*** Data under study Section Begins ***
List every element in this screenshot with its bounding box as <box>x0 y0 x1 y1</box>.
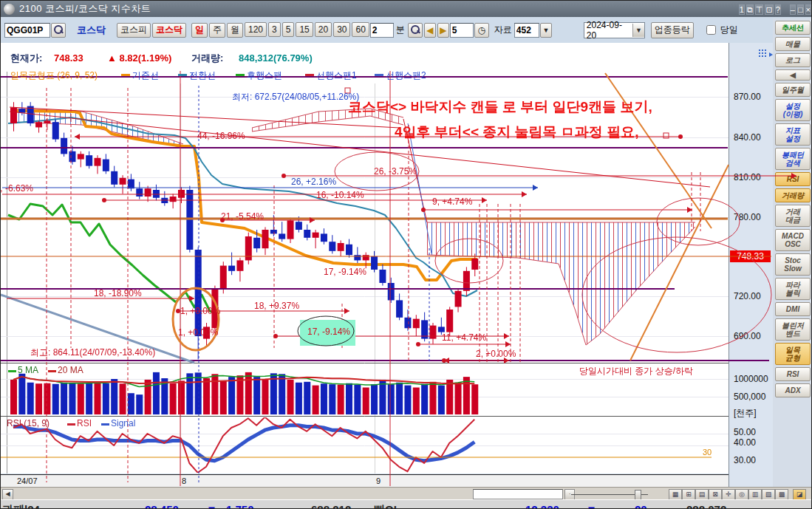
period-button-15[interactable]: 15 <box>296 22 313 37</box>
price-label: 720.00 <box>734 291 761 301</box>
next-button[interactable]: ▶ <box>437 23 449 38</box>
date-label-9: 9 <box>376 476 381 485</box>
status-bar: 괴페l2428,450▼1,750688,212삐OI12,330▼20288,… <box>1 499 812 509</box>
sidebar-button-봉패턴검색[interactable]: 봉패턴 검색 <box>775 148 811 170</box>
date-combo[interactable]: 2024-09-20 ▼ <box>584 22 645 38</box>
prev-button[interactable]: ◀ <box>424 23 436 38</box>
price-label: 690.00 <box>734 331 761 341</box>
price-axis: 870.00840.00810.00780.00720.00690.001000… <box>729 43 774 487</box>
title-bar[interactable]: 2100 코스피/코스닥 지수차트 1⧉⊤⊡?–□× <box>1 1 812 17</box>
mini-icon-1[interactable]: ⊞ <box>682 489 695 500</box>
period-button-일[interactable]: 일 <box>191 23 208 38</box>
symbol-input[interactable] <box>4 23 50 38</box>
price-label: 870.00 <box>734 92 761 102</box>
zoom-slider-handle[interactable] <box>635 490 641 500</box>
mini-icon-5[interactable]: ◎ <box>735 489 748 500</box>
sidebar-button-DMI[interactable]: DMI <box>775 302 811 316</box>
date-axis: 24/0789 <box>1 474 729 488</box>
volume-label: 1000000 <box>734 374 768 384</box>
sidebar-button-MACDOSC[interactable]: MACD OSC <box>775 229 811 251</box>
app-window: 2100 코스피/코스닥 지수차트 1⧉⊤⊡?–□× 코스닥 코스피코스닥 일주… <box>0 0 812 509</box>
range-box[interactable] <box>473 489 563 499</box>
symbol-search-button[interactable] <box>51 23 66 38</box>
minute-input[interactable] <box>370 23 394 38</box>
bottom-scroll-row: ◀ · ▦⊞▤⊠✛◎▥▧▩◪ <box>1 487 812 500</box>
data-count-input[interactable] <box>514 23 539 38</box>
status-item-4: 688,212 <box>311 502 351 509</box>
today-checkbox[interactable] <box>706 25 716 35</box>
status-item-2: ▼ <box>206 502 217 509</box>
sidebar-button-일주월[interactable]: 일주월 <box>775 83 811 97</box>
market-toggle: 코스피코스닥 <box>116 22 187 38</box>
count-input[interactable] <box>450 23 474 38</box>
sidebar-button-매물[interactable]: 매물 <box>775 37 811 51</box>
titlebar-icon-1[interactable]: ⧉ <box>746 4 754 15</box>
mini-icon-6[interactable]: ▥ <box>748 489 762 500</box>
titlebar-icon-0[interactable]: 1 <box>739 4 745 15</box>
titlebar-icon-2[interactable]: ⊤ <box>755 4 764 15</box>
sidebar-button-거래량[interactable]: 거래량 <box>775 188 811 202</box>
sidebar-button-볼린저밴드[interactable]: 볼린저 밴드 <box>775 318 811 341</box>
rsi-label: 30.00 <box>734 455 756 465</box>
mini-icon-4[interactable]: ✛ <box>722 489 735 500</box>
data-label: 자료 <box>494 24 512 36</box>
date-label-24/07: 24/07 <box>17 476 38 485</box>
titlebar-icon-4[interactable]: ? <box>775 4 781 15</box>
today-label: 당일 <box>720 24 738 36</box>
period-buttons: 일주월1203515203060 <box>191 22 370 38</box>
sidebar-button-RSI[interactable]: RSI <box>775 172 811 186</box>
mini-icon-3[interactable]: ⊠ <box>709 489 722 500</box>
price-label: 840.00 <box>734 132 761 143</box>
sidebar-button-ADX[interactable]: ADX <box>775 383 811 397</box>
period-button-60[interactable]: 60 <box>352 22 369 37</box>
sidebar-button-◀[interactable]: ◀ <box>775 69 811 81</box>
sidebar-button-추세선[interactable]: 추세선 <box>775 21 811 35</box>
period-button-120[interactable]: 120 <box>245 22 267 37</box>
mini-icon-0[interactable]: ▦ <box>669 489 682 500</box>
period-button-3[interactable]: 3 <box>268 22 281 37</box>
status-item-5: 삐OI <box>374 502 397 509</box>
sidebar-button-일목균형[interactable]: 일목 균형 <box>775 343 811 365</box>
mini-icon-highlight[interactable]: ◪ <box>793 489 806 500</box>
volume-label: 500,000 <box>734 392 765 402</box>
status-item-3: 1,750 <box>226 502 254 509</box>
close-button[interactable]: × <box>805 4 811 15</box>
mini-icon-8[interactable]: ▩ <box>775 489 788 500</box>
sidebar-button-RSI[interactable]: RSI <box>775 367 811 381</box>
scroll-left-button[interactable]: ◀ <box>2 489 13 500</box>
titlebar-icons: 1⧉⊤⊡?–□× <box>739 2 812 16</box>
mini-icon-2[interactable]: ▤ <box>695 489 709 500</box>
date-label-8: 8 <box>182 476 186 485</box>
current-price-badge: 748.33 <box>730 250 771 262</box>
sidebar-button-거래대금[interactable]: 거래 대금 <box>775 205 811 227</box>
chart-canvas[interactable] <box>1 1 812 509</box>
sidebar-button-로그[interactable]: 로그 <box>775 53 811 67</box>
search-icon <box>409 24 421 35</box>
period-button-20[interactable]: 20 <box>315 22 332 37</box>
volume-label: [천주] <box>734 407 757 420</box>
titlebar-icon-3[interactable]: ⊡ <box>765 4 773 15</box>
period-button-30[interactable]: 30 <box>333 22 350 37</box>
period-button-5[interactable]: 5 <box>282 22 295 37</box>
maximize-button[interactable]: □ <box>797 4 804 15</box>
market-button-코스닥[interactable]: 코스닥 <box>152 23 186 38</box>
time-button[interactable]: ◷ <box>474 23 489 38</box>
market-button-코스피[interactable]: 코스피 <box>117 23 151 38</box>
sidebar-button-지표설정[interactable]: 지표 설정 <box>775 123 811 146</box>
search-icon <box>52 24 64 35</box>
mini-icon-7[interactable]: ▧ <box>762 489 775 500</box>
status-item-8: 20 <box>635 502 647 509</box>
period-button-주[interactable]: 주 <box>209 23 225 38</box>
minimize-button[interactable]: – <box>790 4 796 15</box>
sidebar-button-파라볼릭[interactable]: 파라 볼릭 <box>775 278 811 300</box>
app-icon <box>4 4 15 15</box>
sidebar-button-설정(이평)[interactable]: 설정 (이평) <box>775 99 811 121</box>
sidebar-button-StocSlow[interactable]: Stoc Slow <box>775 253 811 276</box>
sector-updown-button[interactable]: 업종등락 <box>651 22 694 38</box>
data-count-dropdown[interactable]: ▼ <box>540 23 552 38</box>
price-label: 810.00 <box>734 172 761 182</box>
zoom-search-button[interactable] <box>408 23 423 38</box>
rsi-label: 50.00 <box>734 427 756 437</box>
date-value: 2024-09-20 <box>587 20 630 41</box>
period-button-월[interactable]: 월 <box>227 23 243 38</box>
*** Data under study Section Ends ***
*** Data under study Section Begins ***
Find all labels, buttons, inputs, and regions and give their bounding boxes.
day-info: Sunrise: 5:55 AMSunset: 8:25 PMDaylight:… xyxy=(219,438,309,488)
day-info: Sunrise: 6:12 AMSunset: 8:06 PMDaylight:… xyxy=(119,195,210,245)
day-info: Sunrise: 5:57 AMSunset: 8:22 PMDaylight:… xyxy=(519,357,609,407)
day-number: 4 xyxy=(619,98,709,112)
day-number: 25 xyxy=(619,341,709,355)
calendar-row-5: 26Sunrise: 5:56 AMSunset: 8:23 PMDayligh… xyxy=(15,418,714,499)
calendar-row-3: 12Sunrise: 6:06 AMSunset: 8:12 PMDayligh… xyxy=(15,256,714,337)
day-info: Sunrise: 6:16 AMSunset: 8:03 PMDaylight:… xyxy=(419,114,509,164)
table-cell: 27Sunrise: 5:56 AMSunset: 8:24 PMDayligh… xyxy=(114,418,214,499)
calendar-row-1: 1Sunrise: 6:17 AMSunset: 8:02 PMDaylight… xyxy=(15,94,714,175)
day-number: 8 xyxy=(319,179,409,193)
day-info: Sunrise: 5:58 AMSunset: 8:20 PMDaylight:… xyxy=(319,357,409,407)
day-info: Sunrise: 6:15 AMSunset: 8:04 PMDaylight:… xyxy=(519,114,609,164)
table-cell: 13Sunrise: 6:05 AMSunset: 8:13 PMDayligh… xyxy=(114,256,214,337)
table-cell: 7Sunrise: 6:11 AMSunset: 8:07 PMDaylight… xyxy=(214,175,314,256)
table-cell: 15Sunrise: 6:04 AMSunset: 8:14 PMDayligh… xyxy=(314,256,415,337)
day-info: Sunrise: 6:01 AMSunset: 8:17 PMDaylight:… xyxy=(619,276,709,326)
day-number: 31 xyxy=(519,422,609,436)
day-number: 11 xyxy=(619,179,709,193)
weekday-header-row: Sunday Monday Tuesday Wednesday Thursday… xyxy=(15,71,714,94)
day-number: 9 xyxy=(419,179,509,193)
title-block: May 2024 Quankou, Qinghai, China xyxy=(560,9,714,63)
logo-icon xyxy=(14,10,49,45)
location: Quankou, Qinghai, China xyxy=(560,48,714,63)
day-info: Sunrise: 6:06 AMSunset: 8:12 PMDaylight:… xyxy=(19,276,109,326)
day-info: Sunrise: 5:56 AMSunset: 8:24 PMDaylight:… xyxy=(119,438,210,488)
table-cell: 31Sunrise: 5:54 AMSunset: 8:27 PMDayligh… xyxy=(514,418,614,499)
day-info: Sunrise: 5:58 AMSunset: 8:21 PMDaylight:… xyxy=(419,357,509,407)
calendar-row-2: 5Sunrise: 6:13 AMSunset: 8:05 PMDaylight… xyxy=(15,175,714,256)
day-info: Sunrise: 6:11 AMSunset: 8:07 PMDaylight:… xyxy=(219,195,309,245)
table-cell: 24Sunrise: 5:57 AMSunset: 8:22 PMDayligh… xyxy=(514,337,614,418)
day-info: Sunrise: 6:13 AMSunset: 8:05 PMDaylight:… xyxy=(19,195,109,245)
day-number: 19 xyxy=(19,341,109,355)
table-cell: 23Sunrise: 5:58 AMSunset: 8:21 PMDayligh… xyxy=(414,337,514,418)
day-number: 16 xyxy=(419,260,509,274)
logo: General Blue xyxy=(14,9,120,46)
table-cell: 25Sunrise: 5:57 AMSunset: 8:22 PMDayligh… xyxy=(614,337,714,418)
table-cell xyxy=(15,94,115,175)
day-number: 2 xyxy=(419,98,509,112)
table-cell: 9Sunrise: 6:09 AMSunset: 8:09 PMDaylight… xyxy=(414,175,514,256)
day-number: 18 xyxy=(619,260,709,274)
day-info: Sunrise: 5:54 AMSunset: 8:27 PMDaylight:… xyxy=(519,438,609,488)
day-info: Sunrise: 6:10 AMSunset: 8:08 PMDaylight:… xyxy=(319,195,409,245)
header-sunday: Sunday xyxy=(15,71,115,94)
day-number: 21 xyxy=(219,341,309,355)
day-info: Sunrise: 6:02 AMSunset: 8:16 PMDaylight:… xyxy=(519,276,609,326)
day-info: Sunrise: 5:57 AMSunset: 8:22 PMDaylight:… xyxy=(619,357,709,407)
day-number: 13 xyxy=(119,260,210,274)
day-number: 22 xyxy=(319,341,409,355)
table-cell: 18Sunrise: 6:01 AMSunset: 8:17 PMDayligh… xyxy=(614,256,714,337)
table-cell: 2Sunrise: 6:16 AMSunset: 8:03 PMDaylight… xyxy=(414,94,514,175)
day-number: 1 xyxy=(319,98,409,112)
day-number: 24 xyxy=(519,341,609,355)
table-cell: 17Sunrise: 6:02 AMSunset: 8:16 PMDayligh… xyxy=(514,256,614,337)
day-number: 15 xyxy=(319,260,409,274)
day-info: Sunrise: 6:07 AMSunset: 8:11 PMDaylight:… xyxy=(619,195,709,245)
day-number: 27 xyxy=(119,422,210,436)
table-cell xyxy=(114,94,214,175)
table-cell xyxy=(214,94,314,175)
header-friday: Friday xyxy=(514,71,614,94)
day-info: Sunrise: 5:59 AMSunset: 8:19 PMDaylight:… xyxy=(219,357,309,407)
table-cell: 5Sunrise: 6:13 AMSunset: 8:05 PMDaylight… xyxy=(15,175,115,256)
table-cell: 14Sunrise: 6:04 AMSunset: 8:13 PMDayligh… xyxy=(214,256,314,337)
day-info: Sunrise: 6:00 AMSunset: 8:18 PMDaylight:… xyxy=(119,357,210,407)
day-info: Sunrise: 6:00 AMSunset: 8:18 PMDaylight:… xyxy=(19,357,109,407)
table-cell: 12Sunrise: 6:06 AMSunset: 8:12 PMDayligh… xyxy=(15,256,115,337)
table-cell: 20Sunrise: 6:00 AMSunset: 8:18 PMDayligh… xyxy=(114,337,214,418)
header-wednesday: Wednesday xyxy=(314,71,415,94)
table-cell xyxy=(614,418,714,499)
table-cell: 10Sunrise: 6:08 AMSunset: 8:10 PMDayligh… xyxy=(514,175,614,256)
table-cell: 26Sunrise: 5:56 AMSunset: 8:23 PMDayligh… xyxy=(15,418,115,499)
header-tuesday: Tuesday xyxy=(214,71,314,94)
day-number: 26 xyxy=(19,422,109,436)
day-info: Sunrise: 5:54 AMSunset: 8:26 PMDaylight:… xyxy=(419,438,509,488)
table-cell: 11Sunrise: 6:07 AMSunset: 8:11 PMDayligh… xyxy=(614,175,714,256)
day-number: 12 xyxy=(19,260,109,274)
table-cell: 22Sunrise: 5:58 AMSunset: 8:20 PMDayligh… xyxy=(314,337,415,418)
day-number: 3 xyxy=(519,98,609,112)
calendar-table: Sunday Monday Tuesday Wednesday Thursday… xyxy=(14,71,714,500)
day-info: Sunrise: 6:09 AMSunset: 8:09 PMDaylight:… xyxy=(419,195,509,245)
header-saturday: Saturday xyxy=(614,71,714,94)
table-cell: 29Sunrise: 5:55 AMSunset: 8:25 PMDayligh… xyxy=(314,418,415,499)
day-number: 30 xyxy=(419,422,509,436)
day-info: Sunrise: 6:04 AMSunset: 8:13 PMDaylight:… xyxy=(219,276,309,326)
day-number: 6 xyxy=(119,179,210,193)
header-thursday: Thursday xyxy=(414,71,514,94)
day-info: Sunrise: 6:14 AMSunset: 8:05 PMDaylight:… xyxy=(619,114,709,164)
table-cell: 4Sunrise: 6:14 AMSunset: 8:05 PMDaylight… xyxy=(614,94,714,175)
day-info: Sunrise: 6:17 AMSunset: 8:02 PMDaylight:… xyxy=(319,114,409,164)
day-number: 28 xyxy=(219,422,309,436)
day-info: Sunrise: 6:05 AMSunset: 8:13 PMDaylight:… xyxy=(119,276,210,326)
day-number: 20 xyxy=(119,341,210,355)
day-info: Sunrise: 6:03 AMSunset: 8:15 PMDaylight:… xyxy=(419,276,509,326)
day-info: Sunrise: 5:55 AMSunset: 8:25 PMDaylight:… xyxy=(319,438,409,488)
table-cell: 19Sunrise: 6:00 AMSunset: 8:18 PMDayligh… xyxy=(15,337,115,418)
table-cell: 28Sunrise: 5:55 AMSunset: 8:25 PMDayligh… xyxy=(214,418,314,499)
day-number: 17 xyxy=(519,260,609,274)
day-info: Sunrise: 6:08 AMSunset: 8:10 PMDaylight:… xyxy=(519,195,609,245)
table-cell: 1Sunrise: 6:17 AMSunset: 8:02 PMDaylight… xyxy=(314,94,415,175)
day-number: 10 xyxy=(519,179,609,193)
*** Data under study Section Ends ***
→ Instructions for the task: Among the entries above, how many lines contain the string "지수차트"? Only the number should be given.

→ Reply: 2